Street on the Hill is a book of poems mostly about middle-class lives in a small city. There are several poems about childhood observations, memories and concealments.
Then come men who run sweetshops in faded black ties, nuns who teach in convent schools, pregnant women and knife-grinders, as well as sports goods stores, beauty parlours, Chinese restaurants, and quiet bedrooms on winter afternoons.
The later poems are about flight from the “museum of the past”. These poems celebrate travel, love and the life of the senses.

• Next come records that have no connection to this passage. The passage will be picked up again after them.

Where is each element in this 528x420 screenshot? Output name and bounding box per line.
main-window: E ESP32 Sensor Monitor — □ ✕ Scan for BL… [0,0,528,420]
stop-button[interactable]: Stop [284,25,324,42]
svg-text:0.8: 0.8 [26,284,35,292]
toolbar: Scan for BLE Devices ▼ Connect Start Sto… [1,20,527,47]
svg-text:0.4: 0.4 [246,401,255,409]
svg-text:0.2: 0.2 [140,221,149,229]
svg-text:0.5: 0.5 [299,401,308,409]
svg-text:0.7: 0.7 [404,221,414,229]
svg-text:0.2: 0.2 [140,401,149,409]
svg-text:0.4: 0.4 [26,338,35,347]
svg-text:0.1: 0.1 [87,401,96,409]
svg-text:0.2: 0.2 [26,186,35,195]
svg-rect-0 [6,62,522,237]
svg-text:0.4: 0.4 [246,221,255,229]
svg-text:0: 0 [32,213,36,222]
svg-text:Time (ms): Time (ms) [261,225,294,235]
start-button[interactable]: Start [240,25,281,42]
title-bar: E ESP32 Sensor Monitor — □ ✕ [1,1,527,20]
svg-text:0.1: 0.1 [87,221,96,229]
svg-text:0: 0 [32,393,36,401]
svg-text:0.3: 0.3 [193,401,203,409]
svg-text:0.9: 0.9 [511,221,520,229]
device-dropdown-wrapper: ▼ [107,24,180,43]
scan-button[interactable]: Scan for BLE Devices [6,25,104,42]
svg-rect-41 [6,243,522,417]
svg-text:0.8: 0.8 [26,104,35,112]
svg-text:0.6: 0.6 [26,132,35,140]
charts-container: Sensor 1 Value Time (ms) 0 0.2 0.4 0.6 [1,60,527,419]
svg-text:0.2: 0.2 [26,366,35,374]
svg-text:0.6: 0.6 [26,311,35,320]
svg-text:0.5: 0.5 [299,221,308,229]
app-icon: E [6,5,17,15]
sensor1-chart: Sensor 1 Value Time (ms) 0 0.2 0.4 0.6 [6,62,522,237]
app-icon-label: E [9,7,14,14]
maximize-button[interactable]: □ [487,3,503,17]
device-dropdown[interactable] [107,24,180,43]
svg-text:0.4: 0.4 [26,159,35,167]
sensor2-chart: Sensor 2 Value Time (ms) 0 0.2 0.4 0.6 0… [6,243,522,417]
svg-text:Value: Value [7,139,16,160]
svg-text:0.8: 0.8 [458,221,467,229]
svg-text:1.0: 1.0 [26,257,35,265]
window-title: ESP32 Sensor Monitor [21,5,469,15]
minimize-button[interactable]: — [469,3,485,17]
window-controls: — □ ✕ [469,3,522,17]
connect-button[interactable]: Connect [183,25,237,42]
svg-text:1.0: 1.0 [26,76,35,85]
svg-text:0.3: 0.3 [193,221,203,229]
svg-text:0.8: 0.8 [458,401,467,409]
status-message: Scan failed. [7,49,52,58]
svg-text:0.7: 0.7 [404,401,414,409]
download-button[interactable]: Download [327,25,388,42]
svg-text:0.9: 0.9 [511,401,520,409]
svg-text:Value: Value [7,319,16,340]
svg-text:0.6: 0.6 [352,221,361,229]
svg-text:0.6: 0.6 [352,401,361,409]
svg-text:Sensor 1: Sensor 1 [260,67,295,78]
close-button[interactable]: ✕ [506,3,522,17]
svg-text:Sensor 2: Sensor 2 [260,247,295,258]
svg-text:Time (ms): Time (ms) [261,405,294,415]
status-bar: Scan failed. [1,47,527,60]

"There are two kinds of poets. The first who craft their poems so well that when you finish the poem you look back and say – what a tremendous, haunting poem that was. But if you pick out a stanza from that poem [you say]…fair enough but nothing great. There are the other kinds who play with language and you’ll have something scintillating in every second line, something being put forward differently. Anjum Hasan is both." — Keki Daruwalla
Sahitya Akademi | 2007, 2012 | 64 pages
Gata På Toppen Av En Ås | 2011 | Margbok | translated into Norwegian by Lene Westerås
From the reviews
“…a beautiful testament that is intellectually stimulating, technically vigilant and texturally refined.”
The Hindu Literary Review
“…sensitive exploration of middle-class life in a small town… a fine collection of poems whose sections bring alive the everyday fabric of life.”
Tehelka
“…extraordinarily delightful…Anjum Hasan has a great future as an Indian English poet.”
Kavya Bharati
“[Anjum Hasan] is both inhabitant and observer, humane insider and wondering outsider. This endows this first book of poetry with a depth and richness of perspective that make for compelling reading.”
Poetry International Web
“[Anjum Hasan’s] writing is unfussy, concise, in a word elegant…I want to grab every passer-by by the scruff and read them any one poem from this collection, demand of them, “Doesn’t this woman know how to write?””
The Journal
“Anjum Hasan is able in her verse to widen and re-formulate her expression, extracting it from the traditional graces and allusiveness to give it an effective directness.”